The court stated that, "material issues of fact exist as to whether Lilly deliberately suppressed adverse studies."

Alleged Falsification of Clinical Trial Results Plaintiffs submitted evidence to the court in the form of memos and E-mail obtained from Lilly subsidiaries overseas complaining that Lilly falsified reports of side effects of suicide attempts by reporting them as overdoses.

In its opinion, the court noted, "Lilly may have improperly classified suicide attempts in a deliberate fashion."

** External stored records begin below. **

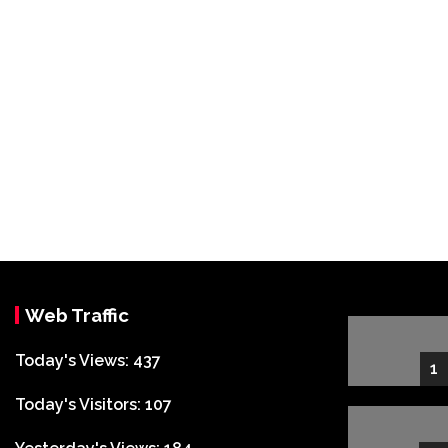
Web Traffic
Today's Views:
437
1
Today's Visitors:
107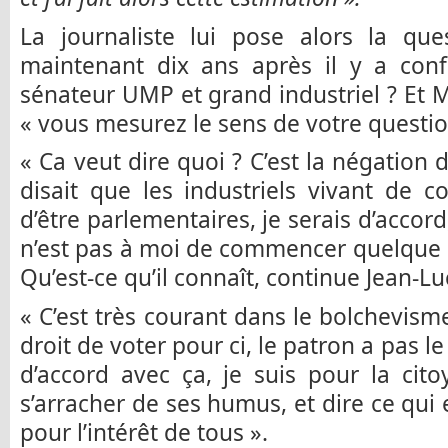
La journaliste lui pose alors la qu
maintenant dix ans après il y a confl
sénateur UMP et grand industriel ? Et 
« vous mesurez le sens de votre questio
« Ca veut dire quoi ? C’est la négation de
disait que les industriels vivant de co
d’être parlementaires, je serais d’accord,
n’est pas à moi de commencer quelque 
Qu’est-ce qu’il connaît, continue Jean-L
« C’est très courant dans le bolchevisme
droit de voter pour ci, le patron a pas le
d’accord avec ça, je suis pour la cito
s’arracher de ses humus, et dire ce qui
pour l’intérêt de tous ».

Deliberate Failure to Report Adverse Events To the F.D.A.

In their opposition Lilly's motion, plaintiffs submitted letters and internal Lilly correspondence showing that the B.G.A. (the F.D.A. of Germany) notified Lilly in 1985 that it intended to disapprove Lilly's application to market Prozac in Germany because there was an increased risk of suicide. Lilly was required to report the B.G.A.'s specific findings to the F.D.A., but failed to do so. Because of that evidence, Judge Kay found that, "Plaintiffs have raised a triable issue of fact as to whether Lilly deliberately failed to report adverse events to the F.D.A."